» **What you should do**: Give again the line that contains "をするわけではありませんし、そもそも教官は運転者に", plus every line after it to the end of the records, unchanged.
──────── Records for this exercise
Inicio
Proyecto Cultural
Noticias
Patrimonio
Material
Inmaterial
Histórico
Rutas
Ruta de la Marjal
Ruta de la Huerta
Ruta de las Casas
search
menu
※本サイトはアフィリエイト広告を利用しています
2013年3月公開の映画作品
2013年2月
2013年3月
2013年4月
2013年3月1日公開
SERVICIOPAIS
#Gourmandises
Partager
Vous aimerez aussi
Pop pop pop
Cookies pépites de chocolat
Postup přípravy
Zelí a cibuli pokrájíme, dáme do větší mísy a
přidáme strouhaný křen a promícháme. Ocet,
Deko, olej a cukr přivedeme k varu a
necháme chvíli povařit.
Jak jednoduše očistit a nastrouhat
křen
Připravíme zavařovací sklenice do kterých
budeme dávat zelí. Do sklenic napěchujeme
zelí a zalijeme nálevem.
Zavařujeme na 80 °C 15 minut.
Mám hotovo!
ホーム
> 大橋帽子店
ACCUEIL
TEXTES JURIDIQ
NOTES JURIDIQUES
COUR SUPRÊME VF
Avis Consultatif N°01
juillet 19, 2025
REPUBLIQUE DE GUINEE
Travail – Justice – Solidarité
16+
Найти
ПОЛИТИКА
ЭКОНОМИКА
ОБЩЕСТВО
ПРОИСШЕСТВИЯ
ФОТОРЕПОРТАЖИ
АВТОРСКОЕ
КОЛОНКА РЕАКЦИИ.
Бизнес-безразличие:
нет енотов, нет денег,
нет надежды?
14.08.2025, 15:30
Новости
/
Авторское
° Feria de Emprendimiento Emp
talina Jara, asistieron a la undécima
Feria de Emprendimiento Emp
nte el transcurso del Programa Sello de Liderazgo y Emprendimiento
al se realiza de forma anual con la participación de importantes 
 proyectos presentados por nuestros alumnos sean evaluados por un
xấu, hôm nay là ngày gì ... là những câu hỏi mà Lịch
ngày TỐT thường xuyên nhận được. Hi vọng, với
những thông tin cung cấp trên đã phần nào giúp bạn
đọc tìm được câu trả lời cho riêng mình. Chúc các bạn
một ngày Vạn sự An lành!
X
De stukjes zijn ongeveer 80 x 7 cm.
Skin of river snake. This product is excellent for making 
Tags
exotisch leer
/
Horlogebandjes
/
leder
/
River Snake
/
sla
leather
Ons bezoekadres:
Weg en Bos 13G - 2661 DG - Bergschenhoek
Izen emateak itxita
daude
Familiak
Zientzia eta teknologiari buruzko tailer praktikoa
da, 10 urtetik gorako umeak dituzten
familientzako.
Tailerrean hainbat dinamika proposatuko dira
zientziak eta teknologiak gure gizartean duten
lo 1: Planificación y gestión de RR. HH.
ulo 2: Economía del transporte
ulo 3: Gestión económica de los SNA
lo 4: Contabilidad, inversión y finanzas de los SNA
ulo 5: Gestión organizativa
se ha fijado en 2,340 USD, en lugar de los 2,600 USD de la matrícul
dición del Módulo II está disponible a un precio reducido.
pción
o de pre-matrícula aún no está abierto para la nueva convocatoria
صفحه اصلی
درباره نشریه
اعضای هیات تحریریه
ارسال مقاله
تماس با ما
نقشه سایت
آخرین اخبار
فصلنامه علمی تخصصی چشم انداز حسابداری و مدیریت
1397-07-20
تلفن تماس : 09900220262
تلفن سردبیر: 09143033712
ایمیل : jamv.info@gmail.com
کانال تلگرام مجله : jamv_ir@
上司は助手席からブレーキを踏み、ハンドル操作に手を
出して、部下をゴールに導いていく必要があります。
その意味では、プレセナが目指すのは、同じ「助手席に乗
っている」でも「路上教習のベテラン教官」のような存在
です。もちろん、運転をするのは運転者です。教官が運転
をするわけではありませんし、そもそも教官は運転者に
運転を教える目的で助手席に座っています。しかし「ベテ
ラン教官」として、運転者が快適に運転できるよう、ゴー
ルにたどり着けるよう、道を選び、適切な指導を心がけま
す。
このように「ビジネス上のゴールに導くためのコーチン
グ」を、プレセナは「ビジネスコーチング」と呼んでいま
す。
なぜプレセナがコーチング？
────────────────
» **Result**:
をするわけではありませんし、そもそも教官は運転者に
運転を教える目的で助手席に座っています。しかし「ベテ
ラン教官」として、運転者が快適に運転できるよう、ゴー
ルにたどり着けるよう、道を選び、適切な指導を心がけま
す。
このように「ビジネス上のゴールに導くためのコーチン
グ」を、プレセナは「ビジネスコーチング」と呼んでいま
す。
なぜプレセナがコーチング？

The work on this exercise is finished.